本記事では、代行会社のタイプの分け方から、料金・設計力・改善体制・実績を比べるときに見る項目、そのまま使える比較表の型、問い合わせで聞く質問リストまでを整理しました。会社名を挙げたおすすめ順位ではなく、自社で候補を絞り込むための道具をお渡しする記事です。

この記事でわかること

  • 代行会社の4つのタイプ: 専業・営業代行兼業・コールセンター派生・フリーランスの強い場面と弱い場面、費用の性質を整理します。
  • 料金体系の比べ方: そろえないと比較にならない条件と、「1アポあたりの実効コスト」に換算する手順を示します。
  • 設計力と改善体制の見分け方: 発注前に何を見せてもらえば差が分かるのかを、確認する行動の形で書いています。
  • そのまま使える比較表の型: 行に入れる確認項目10個と、重みの付け方・並べる社数の目安を扱います。
  • 問い合わせで聞く質問10問: 質問ごとに「この答えなら安心」「この答えは確認が必要」を添えています。

目次

テレアポ代行会社は何で違うのか(会社のタイプ)

テレアポ代行会社は、大きく4つのタイプに分かれます。テレアポ代行専業、営業代行兼業型、コールセンター派生型、フリーランス・個人の4つです。タイプが違えば、得意な場面も、料金の付き方も、自社が用意すべきものも変わります。

比較の最初にやることは、候補として挙がっている会社がどのタイプなのかを見分けることです。ここを飛ばすと、性質の違う会社の見積もりを金額だけで並べることになり、判断を誤ります。

同じ土俵に並べるまでの流れ観点1会社のタイプ4つに分ける観点2料金体系単位をそろえる観点3設計力開始前に確認観点4改善体制稼働後の回し方観点5実績近さで見る比較表に落とす行=確認項目10個/列=候補3〜5社問い合わせで埋める質問10問で空欄をなくす※ 空欄が残った項目は、その会社の弱点ではなく「まだ聞けていない項目」として扱ってください。

4つのタイプと、それぞれの強い場面・弱い場面

タイプごとの違いは次のとおりです。費用の性質は各社で異なるため、あくまで傾向として見てください。

タイプ 強い場面 弱い場面 費用の性質
テレアポ代行専業 商材・業界に合わせた設計と改善。BtoB向けが多い テレアポ以降の営業プロセスは自社で対応が必要 成果報酬・コール課金・月額固定と各社で異なる
営業代行兼業型 アポイント獲得から商談まで一括で外注できる テレアポ部分だけの切り出しに対応する会社と、フルファネル前提の会社がある 月額固定が中心
コールセンター派生型 オペレーターの人数が多く、リスト消化のスピードが速い 商材理解が浅くなりやすい。改善の仕組みが形だけになりやすい コール課金が多い傾向。各社で異なる
フリーランス・個人 コストが安い。小予算でのスモールテストに向く 品質のばらつきが大きい。管理・教育のコストが自社にかかる 時給または件数単価

テレアポ代行専業は、テレアポそのものに特化した会社です。スクリプト設計・リスト作成・稼働後の改善まで対応する会社が多く、商材に合わせて作り込みたい場合に向いています。ただし、アポイントの先にある商談やクロージングは自社で担当する前提になります。

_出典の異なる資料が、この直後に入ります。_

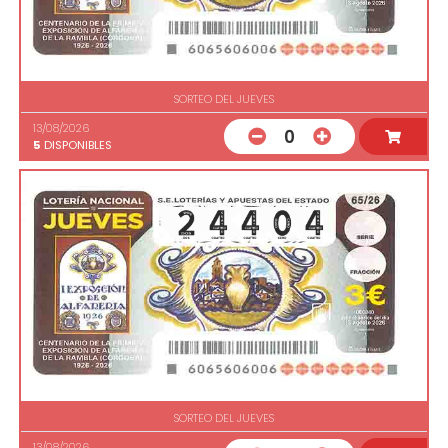
SORTEO DEL JUEVES
13/08/2026
0
5
DISPONIBLES
SORTEO DEL JUEVES
13/08/2026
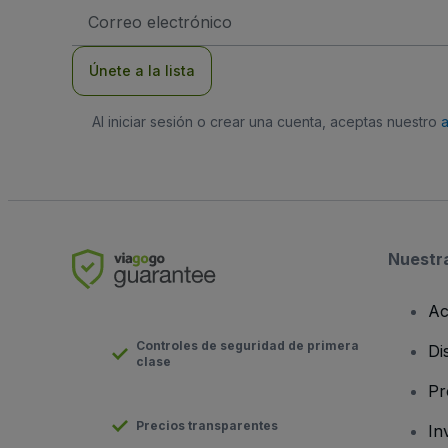
Dirección
de
correo
electrónico
Únete a la lista
Al iniciar sesión o crear una cuenta, aceptas nuestro
Nuestr
Ac
Controles de seguridad de primera
Di
clase
Pr
Precios transparentes
In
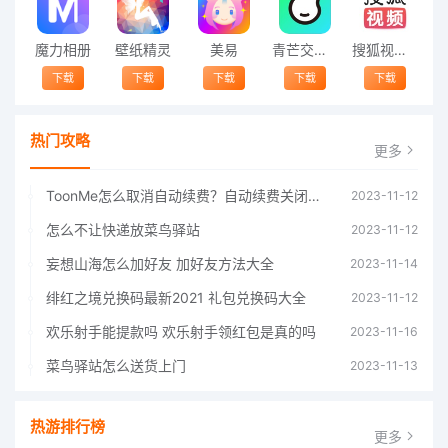
魔力相册
壁纸精灵
美易
青芒交友软件官方版2021 v1.3
搜狐视频app免费送会员下载安装到手机 v8.8.5
下载
下载
下载
下载
下载
热门攻略
更多
ToonMe怎么取消自动续费？自动续费关闭方法
2023-11-12
怎么不让快递放菜鸟驿站
2023-11-12
妄想山海怎么加好友 加好友方法大全
2023-11-14
绯红之境兑换码最新2021 礼包兑换码大全
2023-11-12
欢乐射手能提款吗 欢乐射手领红包是真的吗
2023-11-16
菜鸟驿站怎么送货上门
2023-11-13
热游排行榜
更多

営業代行兼業型は、テレアポをアポイント獲得のフェーズとして組み込み、商談・クロージングまでワンストップで提供します。営業人員が足りていない場合に有効ですが、テレアポだけを切り出して依頼できるかどうかは会社によって分かれます。

コールセンター派生型は、インバウンドとアウトバウンドの両方に対応している会社が、テレアポをメニューの一つとして提供しているものです。架電量を確保しやすい一方で、商材の理解が浅いまま数をこなす形になりやすい点は確認が必要です。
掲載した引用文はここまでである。